El fiscal José Luis Cervantes informó que, de acuerdo con las primeras investigaciones, no hay indicios de la participación de otras personas, descartando la existencia de una célula o grupo detrás del ataque.
El agresor fue identificado como Julio César Jasso Ramírez, quien actuó por cuenta propia y habría preparado el atentado con anticipación, según las evidencias encontradas.
Información adicional indica que el ataque fue planeado durante varios días, incluyendo la logística y selección del lugar, lo que refuerza la hipótesis de premeditación.
Las autoridades también señalaron que el agresor portaba un arma de fuego y realizó múltiples disparos desde la Pirámide de la Luna, generando pánico entre los visitantes.
Tras los hechos, el atacante murió en el lugar, mientras continúan las investigaciones para esclarecer completamente el móvil del crimen y reconstruir la secuencia de los acontecimientos.

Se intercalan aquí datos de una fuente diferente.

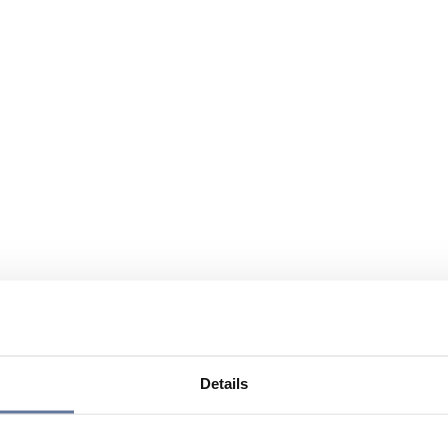
Details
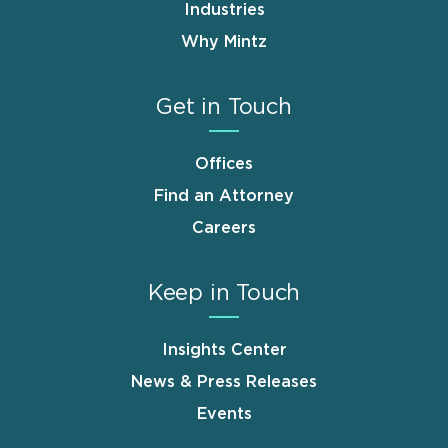
Industries
Why Mintz
Get in Touch
Offices
Find an Attorney
Careers
Keep in Touch
Insights Center
News & Press Releases
Events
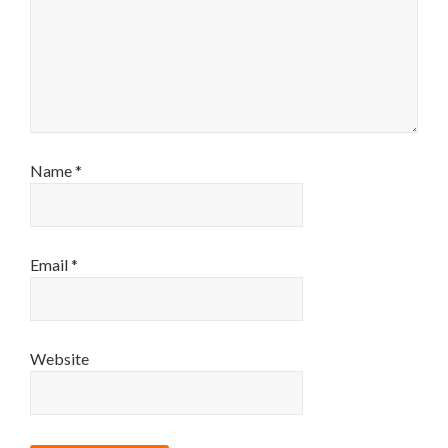
Name
*
Email
*
Website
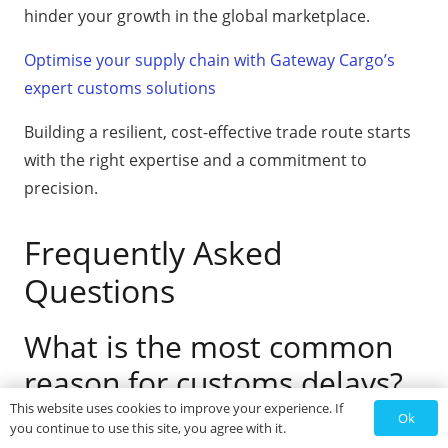
hinder your growth in the global marketplace.
Optimise your supply chain with Gateway Cargo’s
expert customs solutions
Building a resilient, cost-effective trade route starts
with the right expertise and a commitment to
precision.
Frequently Asked
Questions
What is the most common
reason for customs delays?
This website uses cookies to improve your experience. If
Ok
you continue to use this site, you agree with it.
Inaccurate or incomplete documentation is the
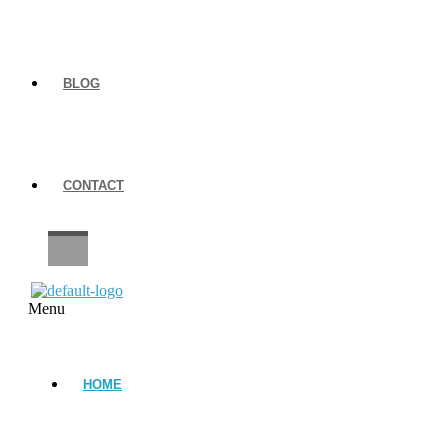
BLOG
CONTACT
CAREERS
Menu
HOME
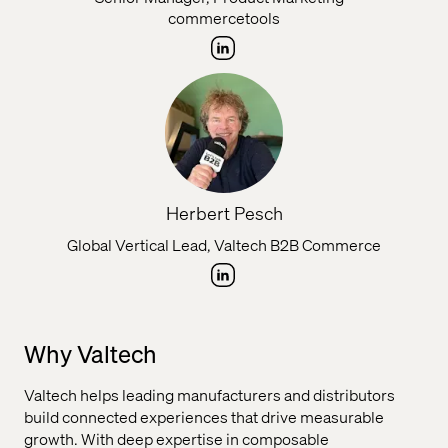
commercetools
Herbert Pesch
Global Vertical Lead, Valtech B2B Commerce
Why Valtech
Valtech helps leading manufacturers and distributors
build connected experiences that drive measurable
growth. With deep expertise in composable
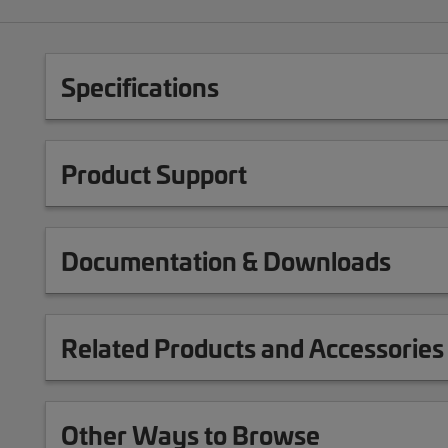
Specifications
Product Support
Documentation & Downloads
Related Products and Accessories
Other Ways to Browse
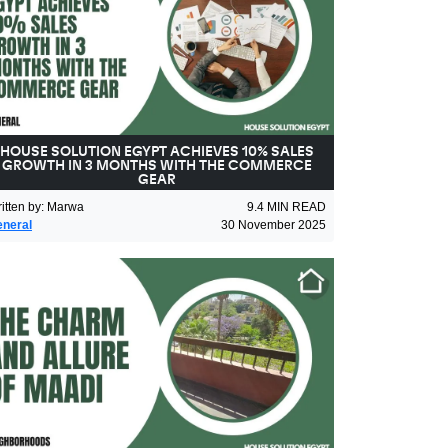
HOUSE SOLUTION EGYPT ACHIEVES 10% SALES
GROWTH IN 3 MONTHS WITH THE COMMERCE
GEAR
itten by
:
Marwa
9.4
MIN READ
neral
30 November 2025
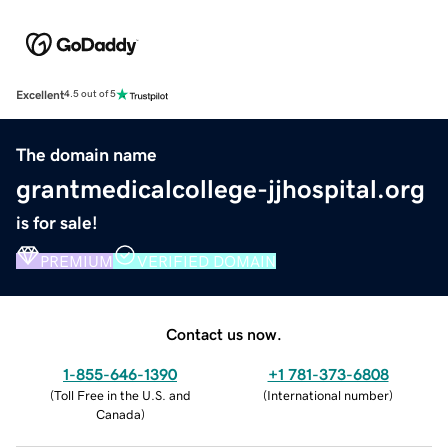
Excellent
4.5 out of 5
The domain name
grantmedicalcollege-jjhospital.org
is for sale!
PREMIUM
VERIFIED DOMAIN
Contact us now.
1-855-646-1390
+1 781-373-6808
(
Toll Free in the U.S. and
(
International number
)
Canada
)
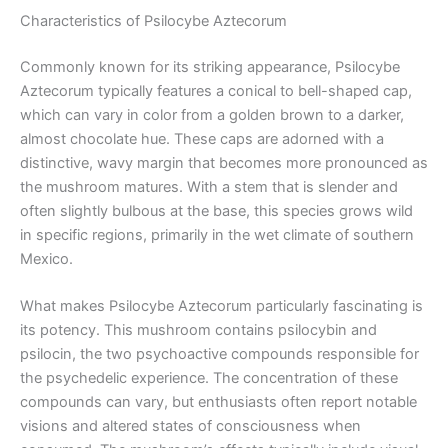
Characteristics of Psilocybe Aztecorum
Commonly known for its striking appearance, Psilocybe
Aztecorum typically features a conical to bell-shaped cap,
which can vary in color from a golden brown to a darker,
almost chocolate hue. These caps are adorned with a
distinctive, wavy margin that becomes more pronounced as
the mushroom matures. With a stem that is slender and
often slightly bulbous at the base, this species grows wild
in specific regions, primarily in the wet climate of southern
Mexico.
What makes Psilocybe Aztecorum particularly fascinating is
its potency. This mushroom contains psilocybin and
psilocin, the two psychoactive compounds responsible for
the psychedelic experience. The concentration of these
compounds can vary, but enthusiasts often report notable
visions and altered states of consciousness when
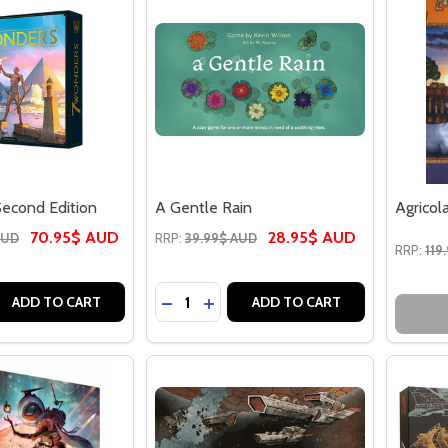
econd Edition
A Gentle Rain
Agricol
70.95$ AUD
28.95$ AUD
AUD
RRP:
39.99$ AUD
RRP:
119
Quantity:
 QUANTITY OF 7 WONDERS SECOND EDITION
REASE QUANTITY OF 7 WONDERS SECOND EDITION
DECREASE QUANTITY OF A GENTLE R
INCREASE QUANTITY OF A GENT
ADD TO CART
ADD TO CART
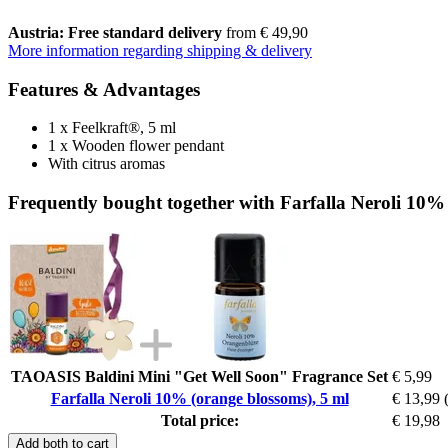
Austria: Free standard delivery
from € 49,90
More information regarding shipping & delivery
Features & Advantages
1 x Feelkraft®, 5 ml
1 x Wooden flower pendant
With citrus aromas
Frequently bought together with Farfalla Neroli 10%
TAOASIS Baldini Mini "Get Well Soon" Fragrance Set
€ 5,99
Farfalla Neroli 10% (orange blossoms), 5 ml
€ 13,99
Total price:
€ 19,98
Add both to cart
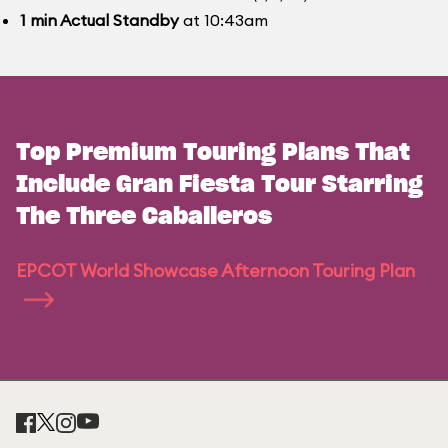
1
min
Actual Standby
at 10:43am
Top Premium Touring Plans That
Include Gran Fiesta Tour Starring
The Three Caballeros
EPCOT World Showcase Afternoon Touring Plan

El caso ha sido catalogado como un evento aislado, aunque de alto impacto, lo que ha llevado a las autoridades a reforzar medidas de seguridad en zonas turísticas y arqueológicas del país.
Con estas conclusiones preliminares, la Fiscalía mexiquense busca descartar teorías de conspiración o participación de terceros, enfocando la investigación en el perfil, motivaciones y antecedentes del agresor.